• ASSIGNED TASK:
The answer should be each line of the records that contains the word "diferentes"; please copy them all.

◆ ◆ ◆ ◆ ◆

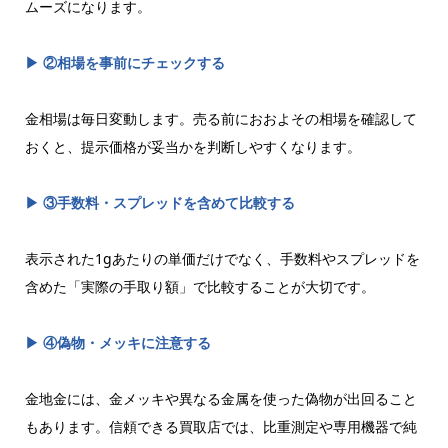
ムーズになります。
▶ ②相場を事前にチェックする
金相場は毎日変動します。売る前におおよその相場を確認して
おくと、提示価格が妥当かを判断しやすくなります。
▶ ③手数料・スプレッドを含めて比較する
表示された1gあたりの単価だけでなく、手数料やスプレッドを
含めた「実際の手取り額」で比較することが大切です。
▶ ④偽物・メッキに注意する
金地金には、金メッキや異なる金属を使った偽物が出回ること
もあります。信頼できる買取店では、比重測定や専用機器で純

◆ ◆ ◆ ◆ ◆

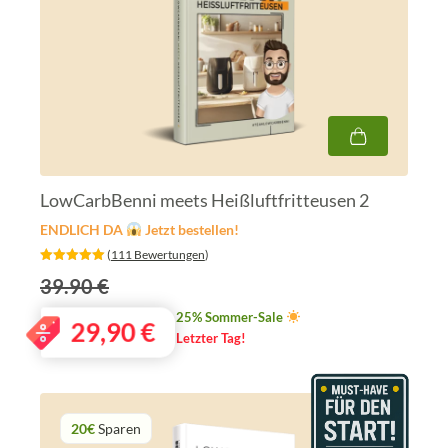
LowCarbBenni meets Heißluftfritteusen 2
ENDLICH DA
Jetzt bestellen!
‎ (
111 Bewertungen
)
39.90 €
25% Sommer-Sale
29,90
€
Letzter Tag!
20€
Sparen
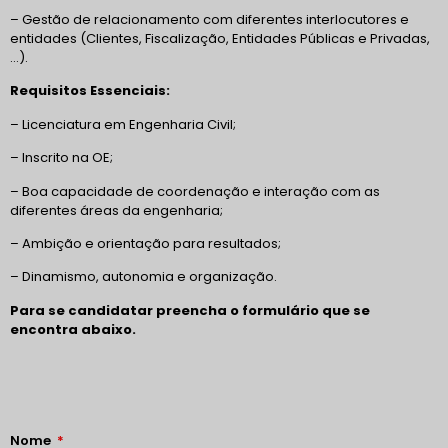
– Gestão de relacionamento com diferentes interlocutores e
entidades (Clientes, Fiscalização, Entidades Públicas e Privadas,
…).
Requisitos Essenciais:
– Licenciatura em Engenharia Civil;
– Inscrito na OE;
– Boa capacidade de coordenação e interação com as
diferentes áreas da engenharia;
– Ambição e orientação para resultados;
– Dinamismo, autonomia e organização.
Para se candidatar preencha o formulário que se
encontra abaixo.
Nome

◆ ◆ ◆ ◆ ◆

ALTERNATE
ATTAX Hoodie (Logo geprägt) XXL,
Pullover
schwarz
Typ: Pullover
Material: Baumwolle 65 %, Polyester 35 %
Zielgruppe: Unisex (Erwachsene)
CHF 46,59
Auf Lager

◆ ◆ ◆ ◆ ◆

• RESPONSE AREA:
– Gestão de relacionamento com diferentes interlocutores e
diferentes áreas da engenharia;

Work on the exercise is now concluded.